§ Data in this exercise
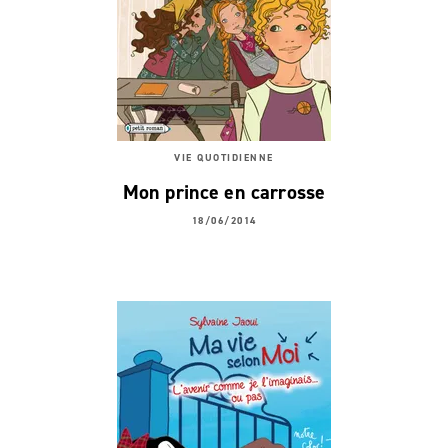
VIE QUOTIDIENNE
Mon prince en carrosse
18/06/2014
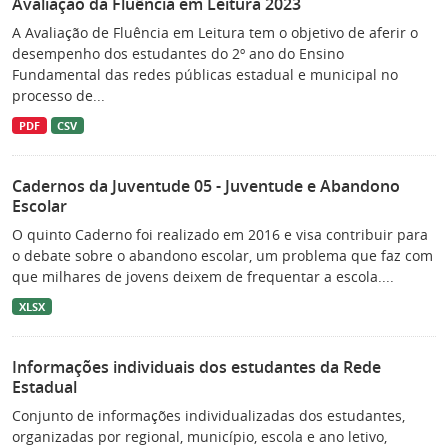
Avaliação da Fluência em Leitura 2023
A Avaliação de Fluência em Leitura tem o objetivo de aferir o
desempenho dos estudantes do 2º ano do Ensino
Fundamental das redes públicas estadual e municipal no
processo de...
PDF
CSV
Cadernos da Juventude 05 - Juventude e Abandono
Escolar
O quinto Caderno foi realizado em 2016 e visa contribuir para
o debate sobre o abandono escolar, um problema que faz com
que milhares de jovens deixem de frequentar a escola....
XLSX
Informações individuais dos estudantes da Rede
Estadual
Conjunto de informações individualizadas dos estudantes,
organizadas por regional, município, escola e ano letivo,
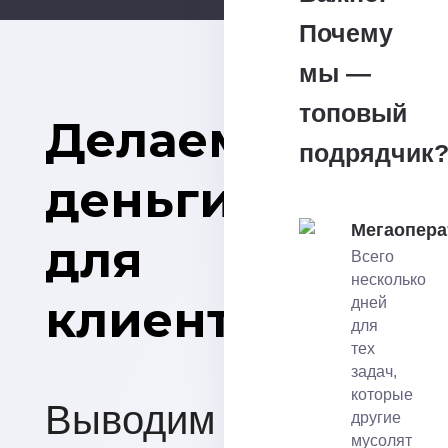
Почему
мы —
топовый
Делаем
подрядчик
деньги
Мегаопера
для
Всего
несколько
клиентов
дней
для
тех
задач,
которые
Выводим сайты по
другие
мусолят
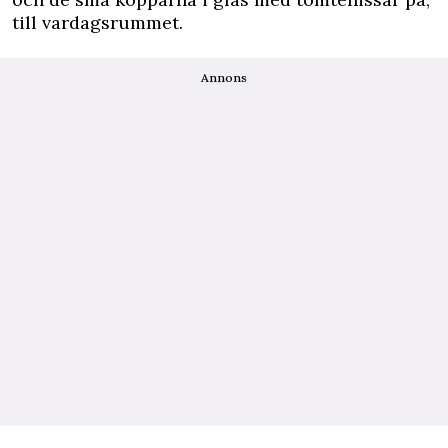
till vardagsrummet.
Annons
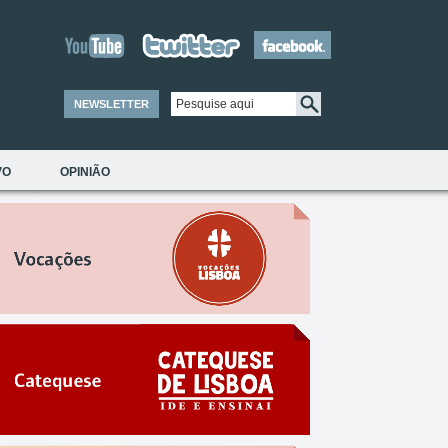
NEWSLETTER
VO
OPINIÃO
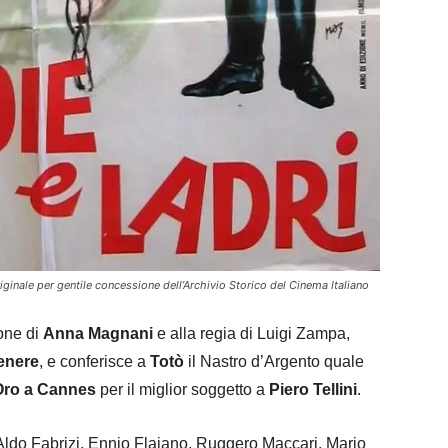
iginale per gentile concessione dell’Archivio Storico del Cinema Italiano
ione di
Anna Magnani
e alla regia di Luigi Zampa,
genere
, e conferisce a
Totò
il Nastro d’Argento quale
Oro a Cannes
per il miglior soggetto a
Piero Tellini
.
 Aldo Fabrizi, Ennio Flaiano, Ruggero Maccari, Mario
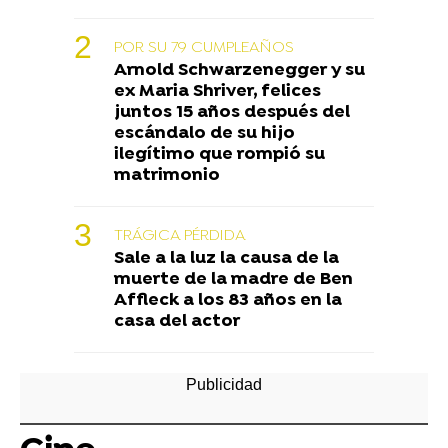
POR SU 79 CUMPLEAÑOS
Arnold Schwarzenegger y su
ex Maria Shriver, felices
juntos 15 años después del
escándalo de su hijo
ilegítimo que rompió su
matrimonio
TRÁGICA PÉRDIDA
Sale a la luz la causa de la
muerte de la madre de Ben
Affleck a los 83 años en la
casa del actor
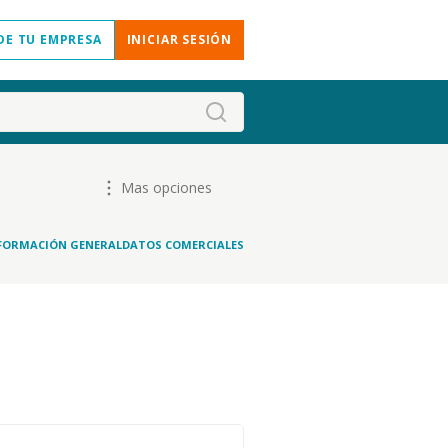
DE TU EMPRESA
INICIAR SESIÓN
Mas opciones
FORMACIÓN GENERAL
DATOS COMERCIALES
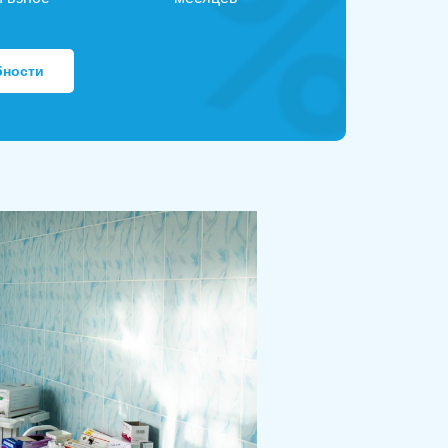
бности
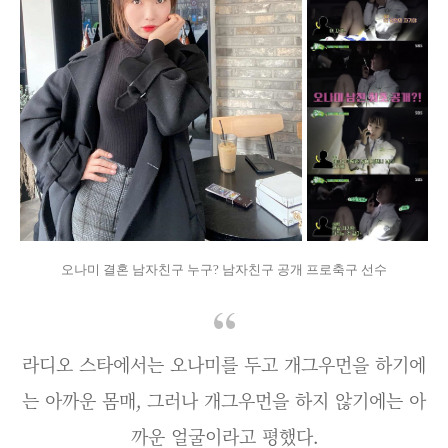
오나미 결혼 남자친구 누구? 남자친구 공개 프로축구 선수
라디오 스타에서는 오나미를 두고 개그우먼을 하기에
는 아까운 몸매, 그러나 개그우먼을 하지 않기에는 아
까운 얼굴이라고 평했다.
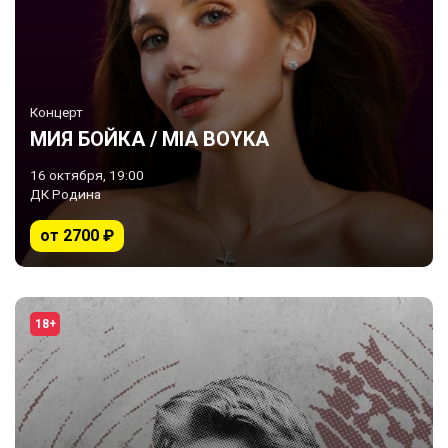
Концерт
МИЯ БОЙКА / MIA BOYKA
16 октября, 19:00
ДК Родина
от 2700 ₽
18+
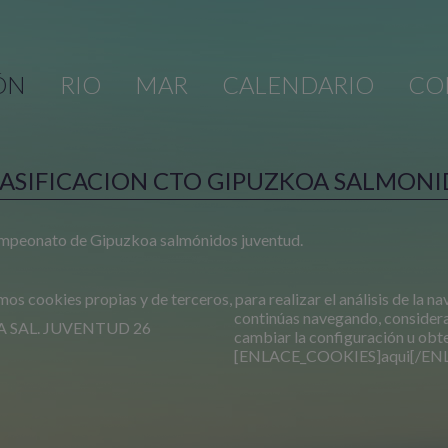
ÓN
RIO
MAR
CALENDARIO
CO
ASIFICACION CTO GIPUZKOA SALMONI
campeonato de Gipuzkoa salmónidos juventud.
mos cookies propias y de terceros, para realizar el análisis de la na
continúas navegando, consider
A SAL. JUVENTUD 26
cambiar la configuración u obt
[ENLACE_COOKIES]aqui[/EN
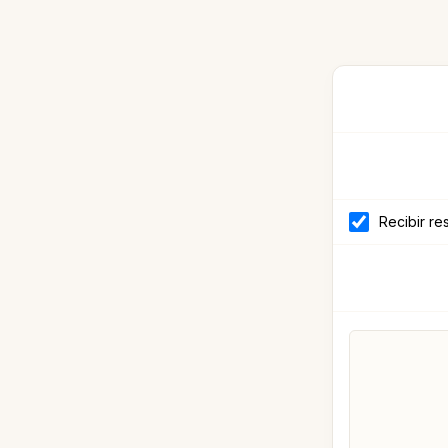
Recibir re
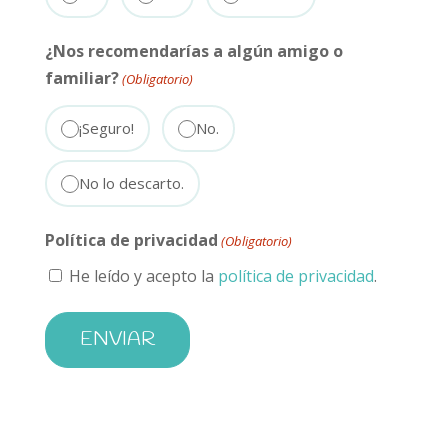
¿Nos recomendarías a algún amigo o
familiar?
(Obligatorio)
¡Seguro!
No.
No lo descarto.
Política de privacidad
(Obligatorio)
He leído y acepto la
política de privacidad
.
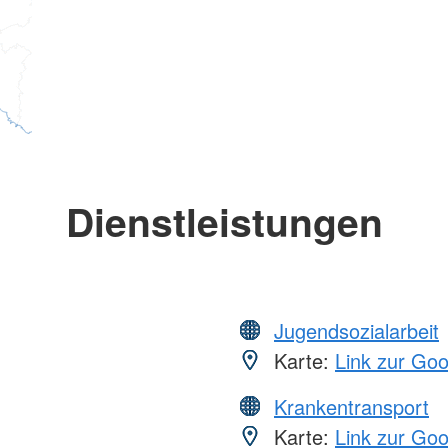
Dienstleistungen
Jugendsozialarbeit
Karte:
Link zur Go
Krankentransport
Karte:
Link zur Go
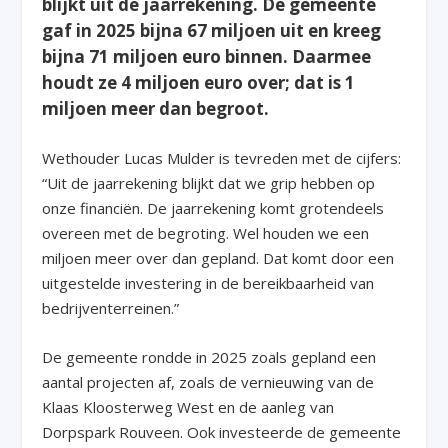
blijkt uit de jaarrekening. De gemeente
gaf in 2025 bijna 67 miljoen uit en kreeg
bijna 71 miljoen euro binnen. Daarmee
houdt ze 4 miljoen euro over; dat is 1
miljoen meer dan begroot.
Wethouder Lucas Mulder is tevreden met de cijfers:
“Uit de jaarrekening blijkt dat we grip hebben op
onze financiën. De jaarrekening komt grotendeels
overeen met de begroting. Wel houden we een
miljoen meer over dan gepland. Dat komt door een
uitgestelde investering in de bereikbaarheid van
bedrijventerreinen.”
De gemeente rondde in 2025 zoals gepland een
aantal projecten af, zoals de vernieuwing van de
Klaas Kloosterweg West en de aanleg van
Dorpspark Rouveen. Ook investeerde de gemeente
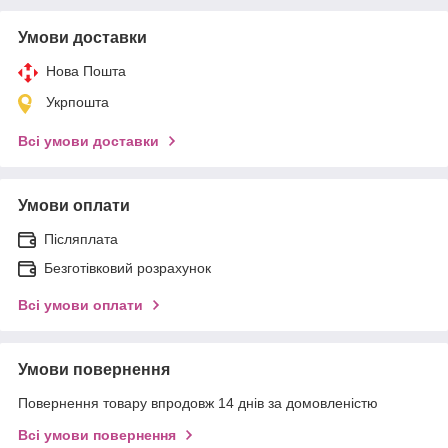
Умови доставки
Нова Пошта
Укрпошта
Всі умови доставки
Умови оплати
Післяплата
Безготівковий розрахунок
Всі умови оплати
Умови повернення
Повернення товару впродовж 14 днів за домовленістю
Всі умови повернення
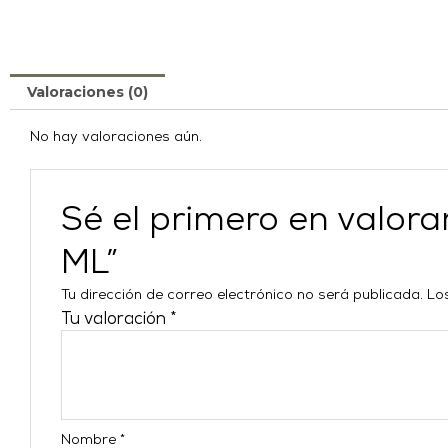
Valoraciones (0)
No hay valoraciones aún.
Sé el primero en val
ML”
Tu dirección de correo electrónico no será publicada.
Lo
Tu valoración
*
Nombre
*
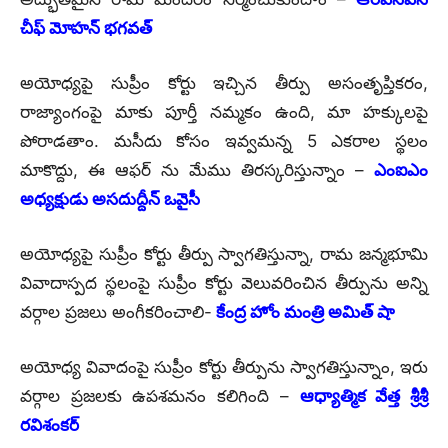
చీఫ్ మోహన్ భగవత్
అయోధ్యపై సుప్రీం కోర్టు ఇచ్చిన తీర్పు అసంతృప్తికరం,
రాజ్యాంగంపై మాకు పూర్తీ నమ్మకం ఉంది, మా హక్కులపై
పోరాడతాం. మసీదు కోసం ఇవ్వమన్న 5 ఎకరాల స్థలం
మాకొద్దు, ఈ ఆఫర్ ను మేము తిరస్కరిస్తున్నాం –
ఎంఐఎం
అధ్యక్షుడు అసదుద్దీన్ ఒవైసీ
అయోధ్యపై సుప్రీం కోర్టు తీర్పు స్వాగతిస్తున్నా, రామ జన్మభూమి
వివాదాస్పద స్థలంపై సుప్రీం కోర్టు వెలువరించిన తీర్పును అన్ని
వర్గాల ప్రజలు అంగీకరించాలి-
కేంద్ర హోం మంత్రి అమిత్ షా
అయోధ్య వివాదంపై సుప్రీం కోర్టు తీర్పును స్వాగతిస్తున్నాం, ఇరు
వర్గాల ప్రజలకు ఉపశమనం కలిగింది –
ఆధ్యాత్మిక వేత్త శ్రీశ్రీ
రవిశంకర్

§ Your assignment
The lines holding the word "Fluência" are the answer. Find them in the entries and copy them.

§ Reply
Avaliação da Fluência em Leitura 2023
A Avaliação de Fluência em Leitura tem o objetivo de aferir o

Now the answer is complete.